I leave you with the words of God to Joshua as he prepared to lead the children of Israel into the Promised Land: Be strong and of good courage; be not afraid or dismayed, for the Lord your God is with you.

George A. Mason is the senior pastor of Wilshire Baptist Church. He wrote this column for The Dallas Morning News.

Baylor’s decision on LGBTQ inclusion: Will my alma mater become invested or irrelevant?

OPINION | DAN MCGEE | APRIL 30, 2019

H. L. Mencken famously remarked that for every complex problem there is an answer that is clear, simple and wrong. Most of the clients I have treated over the years who have identified themselves as lesbian, gay, bisexual or transgender (LGBT) would take issue with the suggestion that sexual orientation is ever a choice. Some were devoutly attempting to follow Christ and to reconcile the conflict between what they felt internally and what they believed or had been taught that the Bible teaches.

As a researcher and clinician, my study of human sexuality, as well as my overwhelming volume of clinical exposure, led me to lean strongly toward the notion that there are indeed biological factors involved in the origin of sexual orientation. Yet, as a Christian and an ordained minister, two questions haunted me. First, how could I go against what for centuries have been the broadly accepted interpretations of scriptures regarding same-sex behavior? Second, how could I come to such conclusions with conviction when the moderate wing of my own denomination – those who nurtured, educated, ordained and employed me – overwhelmingly opposes my convictions?

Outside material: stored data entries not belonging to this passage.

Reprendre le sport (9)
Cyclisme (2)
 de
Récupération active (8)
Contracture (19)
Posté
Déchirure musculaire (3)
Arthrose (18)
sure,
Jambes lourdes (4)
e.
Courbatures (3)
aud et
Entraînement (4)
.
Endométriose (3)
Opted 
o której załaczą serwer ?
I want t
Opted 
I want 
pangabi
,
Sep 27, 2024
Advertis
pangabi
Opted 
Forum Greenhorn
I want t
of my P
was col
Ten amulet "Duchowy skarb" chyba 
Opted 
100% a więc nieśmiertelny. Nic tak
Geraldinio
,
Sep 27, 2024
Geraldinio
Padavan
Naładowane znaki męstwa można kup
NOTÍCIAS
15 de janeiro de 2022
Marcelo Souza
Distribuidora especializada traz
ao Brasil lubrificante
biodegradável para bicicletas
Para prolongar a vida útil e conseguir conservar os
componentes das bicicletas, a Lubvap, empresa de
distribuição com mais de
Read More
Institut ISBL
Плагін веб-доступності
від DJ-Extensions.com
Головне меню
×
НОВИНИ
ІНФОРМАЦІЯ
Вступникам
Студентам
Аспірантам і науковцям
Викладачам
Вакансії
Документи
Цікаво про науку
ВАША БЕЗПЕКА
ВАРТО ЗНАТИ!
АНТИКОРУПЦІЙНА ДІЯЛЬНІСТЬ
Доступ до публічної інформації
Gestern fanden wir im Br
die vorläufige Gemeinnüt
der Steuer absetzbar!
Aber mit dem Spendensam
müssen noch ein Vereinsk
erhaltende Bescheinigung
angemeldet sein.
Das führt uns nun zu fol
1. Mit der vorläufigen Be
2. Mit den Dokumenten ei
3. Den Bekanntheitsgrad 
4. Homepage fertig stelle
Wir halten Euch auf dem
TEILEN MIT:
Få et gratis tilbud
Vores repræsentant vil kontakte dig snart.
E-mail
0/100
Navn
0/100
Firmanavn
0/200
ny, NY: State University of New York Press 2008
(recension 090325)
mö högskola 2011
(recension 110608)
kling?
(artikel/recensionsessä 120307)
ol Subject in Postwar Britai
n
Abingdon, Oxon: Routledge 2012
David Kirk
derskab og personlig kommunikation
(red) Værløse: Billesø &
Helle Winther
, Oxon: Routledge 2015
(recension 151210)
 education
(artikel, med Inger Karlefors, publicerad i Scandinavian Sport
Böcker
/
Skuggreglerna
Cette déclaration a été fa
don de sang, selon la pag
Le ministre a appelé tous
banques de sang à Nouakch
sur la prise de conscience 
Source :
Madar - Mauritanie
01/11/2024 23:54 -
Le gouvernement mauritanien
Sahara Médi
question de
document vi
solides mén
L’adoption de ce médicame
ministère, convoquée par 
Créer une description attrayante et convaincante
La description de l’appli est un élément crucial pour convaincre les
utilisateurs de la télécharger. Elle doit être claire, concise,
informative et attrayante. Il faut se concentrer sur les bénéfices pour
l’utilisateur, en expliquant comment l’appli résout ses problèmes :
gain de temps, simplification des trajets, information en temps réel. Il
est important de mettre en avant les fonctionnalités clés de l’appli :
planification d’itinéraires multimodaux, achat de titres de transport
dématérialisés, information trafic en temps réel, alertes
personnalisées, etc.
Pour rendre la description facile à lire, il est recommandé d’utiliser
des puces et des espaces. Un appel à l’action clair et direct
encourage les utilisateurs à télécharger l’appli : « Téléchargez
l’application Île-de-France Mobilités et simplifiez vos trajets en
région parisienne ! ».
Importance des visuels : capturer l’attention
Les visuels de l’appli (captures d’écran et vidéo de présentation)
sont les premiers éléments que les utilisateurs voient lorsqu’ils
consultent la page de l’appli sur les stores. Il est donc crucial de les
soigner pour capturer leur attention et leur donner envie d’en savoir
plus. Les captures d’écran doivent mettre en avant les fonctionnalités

For many years I wrestled internally with efforts to spiritualize rejection of gay and lesbian persons with “hate the sin but love the sinner” language. All the while what I was observing privately in the lives of my clients was a great deal of unnecessary pain.

When you take mental health seriously as a calling you don’t pick who will show up at your door. God continued to allow very special people to cross my office threshold from whom I learned a great deal. I diligently reviewed biblical passages, their historical settings, the languages involved and the variety of scholarly interpretations of them.

Why did I decide to “come out” as a heterosexual Christian sexologist who believes in the “whosoever will” of the Gospel? It should come as no surprise: I began to listen to the right Voice.

Two things are clear to me in God’s “whosoever” invitation: I personally have done nothing to earn God’s invitation, and it is not my place to judge who is and who is not welcome into the family of faith. For 2,000 years Christians have been divided and institutionalized based on different interpretations of selected Bible passages. Yet we all share a common faith based on the words of Jesus quoted in John 3:16 and the verse that follows it: God did not send his Son into the world to condemn its people. He sent him to save them! (CEV)

Jesus left no doubt as to how his followers are to respond to those who are rejected, marginalized or who do not fit into our own expectations. He has not called us to define who is and who is not acceptable to him.

Emotional connectedness is crucial to our well-being. At the simplest level of observation, we know that the cruelest form of punishment in any society is solitary confinement.

I am one of more than 3,000 persons associated with Baylor University to sign an open letter to Baylor President Linda Livingstone that asks the university to “reconsider its exclusion of student organizations that are designed to provide a community for individuals in the lesbian, gay, bisexual, transgender, questioning (LGBTQ) and allied community.”

If my alma mater doesn’t begin to recognize and respond in Christian love to the diversity of its students we not only have failed to measure up to the model of Jesus; we are identifying with the rigid textual literalism he faced 2,000 years ago. Furthermore, we are isolating Baylor from the very principles that a legitimate research university must uphold. The largest Baptist university in the world stands at the crossroads. It will either become more invested in the challenges of our day or it will become irrelevant.

Opening the Baylor campus and community to allow a safe space for LGBTQ students, their friends, families and seekers to assemble is both compassionate and just – just what Jesus would do.